Faces of Death image courtesy MPI/FOD Productions
Image courtesy MPI/FOD Productions

Legendary Entertainment is going from Kaiju to ‘snuff’ films as it expands into a new kind of horror franchise.

According to The Hollywood Reporter, the production company behind Godzilla vs Kong has picked up the rights to the Faces of Death title with the goal of launching a new horror franchise. Isa Mazzei and Daniel Goldhaber, the team behind the 2018 psychological thriller Cam, will write and direct, respectively.

Susan Montford and Don Murphy of Angry Films, the team producing Legendary’s Buck Rogers reboot, are producing. Cory Kaplan will co-produce while Rick Benattar of BT Productions will serve as executive producers. John Burrud, the producer of the original movies, is also involved in the project.

The new version of the movie will be a sort of meta-commentary on the original concept. Per the logline, this iteration “revolves around a female moderator of a YouTube-like website whose job is to weed out offensive and violent content and who herself is recovering from a serious trauma, who stumbles across a group that is re-creating the murders from the original film. But in the story primed for the digital age of online misinformation, the question is: Are the murders real or fake?”
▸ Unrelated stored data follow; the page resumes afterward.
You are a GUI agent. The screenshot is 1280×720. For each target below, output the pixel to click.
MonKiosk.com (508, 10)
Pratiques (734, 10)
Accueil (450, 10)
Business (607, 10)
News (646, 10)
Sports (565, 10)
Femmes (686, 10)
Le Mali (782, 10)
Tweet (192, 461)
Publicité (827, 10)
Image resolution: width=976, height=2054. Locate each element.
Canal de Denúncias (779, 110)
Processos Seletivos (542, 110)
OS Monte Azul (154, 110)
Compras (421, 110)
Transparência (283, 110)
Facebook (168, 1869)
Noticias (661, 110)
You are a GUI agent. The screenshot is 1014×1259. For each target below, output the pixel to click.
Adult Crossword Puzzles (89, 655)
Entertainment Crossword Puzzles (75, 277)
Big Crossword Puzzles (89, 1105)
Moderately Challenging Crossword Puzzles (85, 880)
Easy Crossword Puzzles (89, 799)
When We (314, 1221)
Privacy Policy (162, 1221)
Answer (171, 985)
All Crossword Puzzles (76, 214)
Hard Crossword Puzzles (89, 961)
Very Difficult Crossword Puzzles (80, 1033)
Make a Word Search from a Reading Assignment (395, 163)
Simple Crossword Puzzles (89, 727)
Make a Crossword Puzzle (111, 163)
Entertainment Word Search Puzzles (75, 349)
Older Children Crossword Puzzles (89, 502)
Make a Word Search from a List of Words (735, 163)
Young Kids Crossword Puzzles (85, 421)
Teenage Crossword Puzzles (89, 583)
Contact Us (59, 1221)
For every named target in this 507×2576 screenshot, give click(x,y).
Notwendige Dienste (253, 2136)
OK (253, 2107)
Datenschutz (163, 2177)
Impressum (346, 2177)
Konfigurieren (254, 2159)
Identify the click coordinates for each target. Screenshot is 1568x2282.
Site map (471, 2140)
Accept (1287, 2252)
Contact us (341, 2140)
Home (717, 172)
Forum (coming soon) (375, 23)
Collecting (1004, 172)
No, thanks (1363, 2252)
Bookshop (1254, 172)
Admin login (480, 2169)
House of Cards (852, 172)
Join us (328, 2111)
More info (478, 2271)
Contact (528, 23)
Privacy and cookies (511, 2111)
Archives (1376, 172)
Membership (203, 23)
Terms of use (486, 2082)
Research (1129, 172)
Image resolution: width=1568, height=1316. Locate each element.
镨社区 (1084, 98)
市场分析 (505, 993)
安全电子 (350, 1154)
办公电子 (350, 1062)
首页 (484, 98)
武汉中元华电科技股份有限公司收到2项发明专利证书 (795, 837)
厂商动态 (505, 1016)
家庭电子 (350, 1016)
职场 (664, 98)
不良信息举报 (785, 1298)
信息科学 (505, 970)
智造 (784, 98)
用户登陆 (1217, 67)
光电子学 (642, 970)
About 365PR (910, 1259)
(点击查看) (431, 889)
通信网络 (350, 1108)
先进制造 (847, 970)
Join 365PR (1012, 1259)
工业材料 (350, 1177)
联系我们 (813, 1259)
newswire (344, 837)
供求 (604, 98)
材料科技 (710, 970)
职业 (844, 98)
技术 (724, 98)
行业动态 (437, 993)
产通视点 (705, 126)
Though we know better now, the original Faces of Death was promoted as actual footage of people meeting their demise, and was banned, though not as extensively as indicated on the cover blurb. It was released theatrically in 1978, but didn’t achieve cult status until the 1980s when home video took off. Even without a ban, it was never mainstream, with copies rented on the download for years. Most of the deaths were staged, though there were some real slaughterhouse and morgue shots, but it fooled a lot of people in the days before internet fact-checking was a thing.

The original film was a purported documentary of a pathologist exploring gruesome ways to die via footage drawn from around the world. In reality, most of the death scenes were staged, but no matter, the movie had its producers’ desired effect: public outrage leading to enough success to inspire both sequels and knockoffs. It was written and directed by John Allan Schwartz, who used multiple pseudonyms for his multiple crew positions.

This isn’t Legendary’s first attempt to get into horror — it has a remake of Texas Chainsaw Massacre titled Texas Chainsaw Begins in post-production — sources tell THR that the company is looking for a place the field of psychological horror, and not to make straight-up slashers.